Here is an example of the theory in action. The stats taken for this chart are off of basketball-reference.com, and the reason I chose Andre Iguodala's 2006-2007 season is because 1.) He plays a lot of minutes and a lot of games, 2.) Iverson is traded midway through, resulting in a significant difference in Usage.
Note the following:
- The correlation is not the strongest, since as aforementioned TS% is but one part of what Usage encompasses
- Still, there are some interesting points. Low Usage has higher efficiency ratings, High Usage has lower efficiency ratings.
- The big clump in the middle could represent part C of the Production curve.

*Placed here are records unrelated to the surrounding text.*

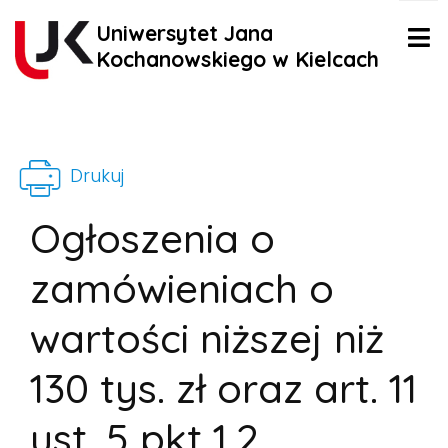
Uniwersytet Jana
Kochanowskiego w Kielcach
Drukuj
Ogłoszenia o
zamówieniach o
wartości niższej niż
130 tys. zł oraz art. 11
ust. 5 pkt 1,2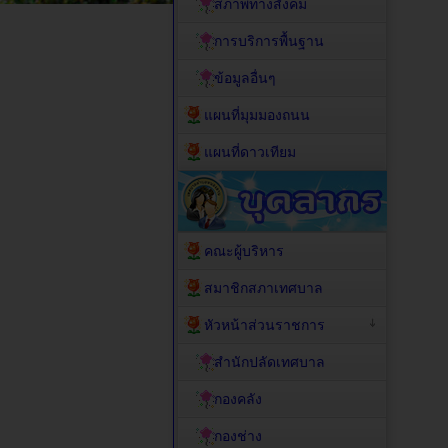
สภาพทางสังคม
การบริการพื้นฐาน
ข้อมูลอื่นๆ
แผนที่มุมมองถนน
แผนที่ดาวเทียม
คณะผู้บริหาร
สมาชิกสภาเทศบาล
หัวหน้าส่วนราชการ
สำนักปลัดเทศบาล
กองคลัง
กองช่าง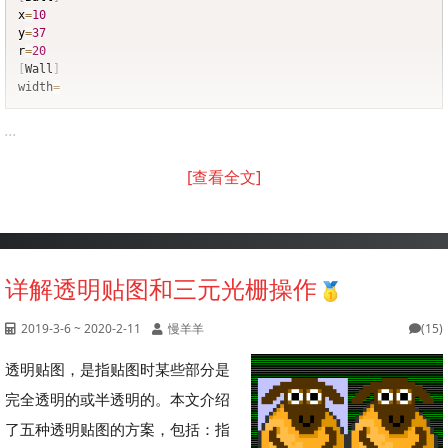
x
=
10
y
=
37
r
=
20
[
Wall
]
width
=
...
[查看全文]
详解透明贴图和三元光栅操作
2019-3-6 ~ 2020-2-11
慢羊羊
(15)
透明贴图，是指贴图时某些部分是
完全透明的或半透明的。本文介绍
了五种透明贴图的方案，包括：指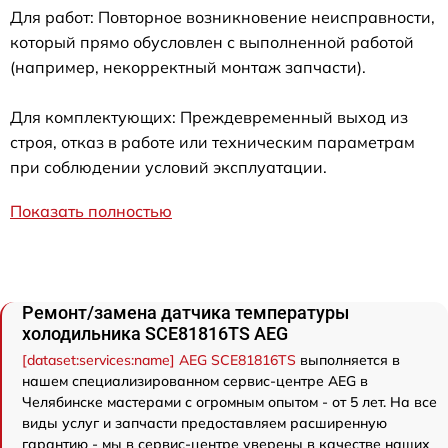
Для работ: Повторное возникновение неисправности,
который прямо обусловлен с выполненной работой
(например, некорректный монтаж запчасти).
Для комплектующих: Преждевременный выход из
строя, отказ в работе или техническим параметрам
при соблюдении условий эксплуатации.
Показать полностью
Ремонт/замена датчика температуры
холодильника SCE81816TS AEG
[dataset:services:name] AEG SCE81816TS
выполняется в
нашем специализированном сервис-центре AEG в
Челябинске мастерами с огромным опытом - от 5 лет. На все
виды услуг и запчасти предоставляем расширенную
гарантию - мы в сервис-центре уверены в качестве наших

- All data was calculated through Basketball-reference.com, using Game logs from the 06-07 season for both Andre Iguodala and the 76ers. The formula used for Usage was 100 x ((FGA + .44 x FTA + TOV) x (Tm MP/5))/(MP x (Tm FGA+.44 x Tm FTA + Tm TOV); the formula for TS% was Points/(2 x (FGA + .44 x FTA); graph was made on excel (which is why it sucks, my excel is in Korean and I can't read it)

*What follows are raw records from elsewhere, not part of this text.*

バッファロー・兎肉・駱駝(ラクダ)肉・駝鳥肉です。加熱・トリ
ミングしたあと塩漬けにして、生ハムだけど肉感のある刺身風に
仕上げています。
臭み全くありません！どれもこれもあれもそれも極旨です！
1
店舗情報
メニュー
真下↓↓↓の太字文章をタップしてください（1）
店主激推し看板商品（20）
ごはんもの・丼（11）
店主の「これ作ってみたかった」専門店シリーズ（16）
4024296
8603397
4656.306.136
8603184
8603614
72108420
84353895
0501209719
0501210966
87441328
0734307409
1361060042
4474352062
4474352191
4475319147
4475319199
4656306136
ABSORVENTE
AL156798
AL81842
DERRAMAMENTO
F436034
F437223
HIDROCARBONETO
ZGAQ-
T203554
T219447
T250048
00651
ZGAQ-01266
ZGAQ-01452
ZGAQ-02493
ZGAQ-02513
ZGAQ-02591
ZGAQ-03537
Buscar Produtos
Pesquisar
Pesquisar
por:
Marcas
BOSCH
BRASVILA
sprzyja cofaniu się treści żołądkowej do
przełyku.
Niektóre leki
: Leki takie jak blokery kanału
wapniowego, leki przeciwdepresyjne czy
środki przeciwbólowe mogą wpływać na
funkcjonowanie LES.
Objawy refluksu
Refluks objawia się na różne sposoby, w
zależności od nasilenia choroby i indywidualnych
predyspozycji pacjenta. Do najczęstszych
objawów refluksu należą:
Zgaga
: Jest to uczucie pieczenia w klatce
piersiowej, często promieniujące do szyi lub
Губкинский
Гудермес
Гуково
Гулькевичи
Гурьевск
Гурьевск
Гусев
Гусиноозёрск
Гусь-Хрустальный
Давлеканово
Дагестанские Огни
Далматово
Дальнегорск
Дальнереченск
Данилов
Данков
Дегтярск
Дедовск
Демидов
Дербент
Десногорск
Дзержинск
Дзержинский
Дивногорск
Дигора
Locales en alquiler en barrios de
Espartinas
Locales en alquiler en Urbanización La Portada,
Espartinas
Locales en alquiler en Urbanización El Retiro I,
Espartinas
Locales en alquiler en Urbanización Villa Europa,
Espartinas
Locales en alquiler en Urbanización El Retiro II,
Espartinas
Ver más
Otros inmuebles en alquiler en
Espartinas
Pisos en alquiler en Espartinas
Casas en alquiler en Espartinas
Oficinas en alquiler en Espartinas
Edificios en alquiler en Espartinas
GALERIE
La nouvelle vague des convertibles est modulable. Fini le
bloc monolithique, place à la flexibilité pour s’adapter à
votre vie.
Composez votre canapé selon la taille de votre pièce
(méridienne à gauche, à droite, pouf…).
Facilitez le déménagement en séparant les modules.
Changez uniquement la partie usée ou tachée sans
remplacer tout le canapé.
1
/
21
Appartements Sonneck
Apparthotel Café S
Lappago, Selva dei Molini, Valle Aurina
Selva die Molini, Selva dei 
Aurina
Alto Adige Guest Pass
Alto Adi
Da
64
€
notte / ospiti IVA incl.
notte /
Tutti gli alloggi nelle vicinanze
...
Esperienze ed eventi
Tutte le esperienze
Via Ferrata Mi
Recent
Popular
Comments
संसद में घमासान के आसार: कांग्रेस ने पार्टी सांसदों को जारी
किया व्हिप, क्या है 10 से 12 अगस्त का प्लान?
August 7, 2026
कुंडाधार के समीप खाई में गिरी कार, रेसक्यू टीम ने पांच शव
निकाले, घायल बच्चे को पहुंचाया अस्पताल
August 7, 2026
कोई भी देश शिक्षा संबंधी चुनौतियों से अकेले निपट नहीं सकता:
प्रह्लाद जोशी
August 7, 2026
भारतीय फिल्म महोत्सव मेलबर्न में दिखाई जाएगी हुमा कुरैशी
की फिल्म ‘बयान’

I'm actually not the first person to do this, even on this forum. Philthiest did something very similar comparing Usage and Offensive Rating here: http://www.goldenstateofmind.com/2010/2/11/1305590/the-true-monta-ellis. And overall, I think offensive rating works better with Usage than PPG does, but using PPG does allow us to make some conclusions specifically relevant to this forum:
>>>ATT: BELOW IS THE POINT OF THE ARGUMENT<<<<
1. Efficiency is not production, it is a derivative of production.
2. Efficiency and production are often at odds with one another: to increase production, you often have to sacrifice efficiency. To be more efficient, you often have to sacrifice production. The goal is to reach the optimal levels of both so the player's worth is maximized, as philthiest so cogently describes here:
3. If you are comparing a player's TS% (efficiency) to another player's without comparing PPG or Usage, you are wrong. The valid comparison would be to compare players of either similar PPG/TS or Usage and see who's reaching a higher level of performance. Remember that efficiency is a derivative of the Total Product Curve, and every player is going to reach different levels of efficiency according to his usage. This point is especially relevant to those comparing Ellis's lesser efficiency with our higher efficiency players. Yes, they shot better... but they weren't used as much and weren't producing as much. If they were used more, could they have produced similar output? With similar efficiency? That is the comparison that needs to be made.
4. Just cuz a player is not as efficient as before doesn't mean he's on the wrong point of the production curve. This once again refers to Ellis. Was Ellis on part C of the curve or part D in 2010? Remember that in the last season, Ellis posted a 51 percent TS% while the league average was 54%. He also posted a 27% USG rating compared to the average of 19%. (Stats from hoopdata.com) So he definitely lost efficiency... but was it enough to be a detriment to the team?
The above was a theory. It's a theory based off a Microeconomic theory that I learned while studying Econ as a minor. I don't intend this to be some sort of final blow against bad thinking, but more of a starting point that can help change our mindset when comparing statistics. I hope it is successful in its intent since I just spent like 10 hours writing it and actually about 2 years thinking about it. I ran it by a few econ professors several years ago and they were like, yeah, it could work... just find data. For that, I'm thankful for all those enthusiasts who post up so many stats; I don't know where they find the time or how they do it but they are a godsend for nerdy basketball fans like me.
And in conclusion: GO WARRIORS
*I changed the word from hypothesis to theory because a hypothesis is something you test. I don't really try to do much testing here though.